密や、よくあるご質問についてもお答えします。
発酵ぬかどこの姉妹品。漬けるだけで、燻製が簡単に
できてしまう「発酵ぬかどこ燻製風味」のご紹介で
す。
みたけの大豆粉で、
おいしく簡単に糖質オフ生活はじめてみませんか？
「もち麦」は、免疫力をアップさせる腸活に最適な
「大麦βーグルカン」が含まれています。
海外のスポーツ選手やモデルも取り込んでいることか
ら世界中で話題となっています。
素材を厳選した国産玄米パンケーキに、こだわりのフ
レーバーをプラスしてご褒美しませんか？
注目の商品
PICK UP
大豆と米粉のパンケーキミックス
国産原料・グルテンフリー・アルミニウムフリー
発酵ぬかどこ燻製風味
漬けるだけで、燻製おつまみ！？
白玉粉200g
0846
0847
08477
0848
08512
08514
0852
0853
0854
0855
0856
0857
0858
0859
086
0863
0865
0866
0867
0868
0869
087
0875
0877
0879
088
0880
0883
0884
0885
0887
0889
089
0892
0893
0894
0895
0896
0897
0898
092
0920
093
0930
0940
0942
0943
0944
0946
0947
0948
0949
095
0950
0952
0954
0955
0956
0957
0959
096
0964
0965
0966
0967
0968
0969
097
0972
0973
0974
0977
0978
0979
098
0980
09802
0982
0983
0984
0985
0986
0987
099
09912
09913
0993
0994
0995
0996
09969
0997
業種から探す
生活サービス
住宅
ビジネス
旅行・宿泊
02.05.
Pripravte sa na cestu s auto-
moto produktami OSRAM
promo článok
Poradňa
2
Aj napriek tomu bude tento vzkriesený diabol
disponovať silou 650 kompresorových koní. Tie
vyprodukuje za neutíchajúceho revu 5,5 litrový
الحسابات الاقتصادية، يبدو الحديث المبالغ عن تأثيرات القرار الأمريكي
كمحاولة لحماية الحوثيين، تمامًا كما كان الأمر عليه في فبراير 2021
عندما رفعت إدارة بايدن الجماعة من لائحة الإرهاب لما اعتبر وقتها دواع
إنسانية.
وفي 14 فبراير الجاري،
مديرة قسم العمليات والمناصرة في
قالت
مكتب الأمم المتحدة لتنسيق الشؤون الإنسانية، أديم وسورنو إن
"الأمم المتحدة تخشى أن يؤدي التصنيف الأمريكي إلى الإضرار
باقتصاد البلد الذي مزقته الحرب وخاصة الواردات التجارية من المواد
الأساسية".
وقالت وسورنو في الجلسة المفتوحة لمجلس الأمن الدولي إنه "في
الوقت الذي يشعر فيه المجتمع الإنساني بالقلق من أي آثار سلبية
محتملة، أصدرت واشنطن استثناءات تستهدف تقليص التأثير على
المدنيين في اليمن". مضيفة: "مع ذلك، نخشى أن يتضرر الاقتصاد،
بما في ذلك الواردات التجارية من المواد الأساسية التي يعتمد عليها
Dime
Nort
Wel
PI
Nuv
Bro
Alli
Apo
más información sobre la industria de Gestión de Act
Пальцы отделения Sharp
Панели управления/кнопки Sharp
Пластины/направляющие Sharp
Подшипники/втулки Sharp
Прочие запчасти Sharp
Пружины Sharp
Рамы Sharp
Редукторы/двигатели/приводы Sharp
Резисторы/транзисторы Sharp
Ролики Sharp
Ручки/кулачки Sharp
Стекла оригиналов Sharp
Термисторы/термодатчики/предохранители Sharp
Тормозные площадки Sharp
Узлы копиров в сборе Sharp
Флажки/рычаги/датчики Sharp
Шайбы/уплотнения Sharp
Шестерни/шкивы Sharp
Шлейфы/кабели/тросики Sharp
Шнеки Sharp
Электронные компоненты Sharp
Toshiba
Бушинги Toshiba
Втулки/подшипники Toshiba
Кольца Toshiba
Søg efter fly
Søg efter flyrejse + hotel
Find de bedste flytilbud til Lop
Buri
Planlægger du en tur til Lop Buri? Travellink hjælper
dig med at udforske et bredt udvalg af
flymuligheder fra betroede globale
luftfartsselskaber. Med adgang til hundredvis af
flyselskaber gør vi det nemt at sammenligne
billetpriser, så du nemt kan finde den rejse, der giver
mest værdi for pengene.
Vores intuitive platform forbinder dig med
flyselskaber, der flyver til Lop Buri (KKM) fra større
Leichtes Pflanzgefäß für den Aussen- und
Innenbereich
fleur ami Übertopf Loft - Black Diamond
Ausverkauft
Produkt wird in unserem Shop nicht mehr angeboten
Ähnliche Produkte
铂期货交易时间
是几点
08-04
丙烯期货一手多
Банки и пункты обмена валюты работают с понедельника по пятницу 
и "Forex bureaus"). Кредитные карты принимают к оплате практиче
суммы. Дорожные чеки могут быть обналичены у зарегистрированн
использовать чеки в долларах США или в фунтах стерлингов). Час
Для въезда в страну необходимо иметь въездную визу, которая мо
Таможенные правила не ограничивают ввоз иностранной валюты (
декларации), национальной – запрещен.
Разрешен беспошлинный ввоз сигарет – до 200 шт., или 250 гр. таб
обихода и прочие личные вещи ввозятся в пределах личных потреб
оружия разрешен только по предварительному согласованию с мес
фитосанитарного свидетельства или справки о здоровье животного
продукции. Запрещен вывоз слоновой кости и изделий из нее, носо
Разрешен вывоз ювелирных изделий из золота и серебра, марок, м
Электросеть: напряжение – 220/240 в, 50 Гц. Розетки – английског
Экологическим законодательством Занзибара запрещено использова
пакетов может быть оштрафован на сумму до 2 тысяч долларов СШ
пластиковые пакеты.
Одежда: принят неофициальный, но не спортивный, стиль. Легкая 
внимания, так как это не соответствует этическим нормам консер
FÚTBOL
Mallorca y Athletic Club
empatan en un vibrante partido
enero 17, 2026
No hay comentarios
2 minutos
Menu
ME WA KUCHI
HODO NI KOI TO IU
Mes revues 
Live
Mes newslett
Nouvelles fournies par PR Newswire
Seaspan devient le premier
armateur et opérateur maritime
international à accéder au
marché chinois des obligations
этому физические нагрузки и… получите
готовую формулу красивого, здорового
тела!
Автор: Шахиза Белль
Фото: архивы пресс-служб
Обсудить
★ ★ ★ ★
**ACTIVITY:** Each line holding the string "المتحدة" counts once. Work out the number of such lines in the data and give only that.

**RESPONSE TO THIS EXERCISE:** 2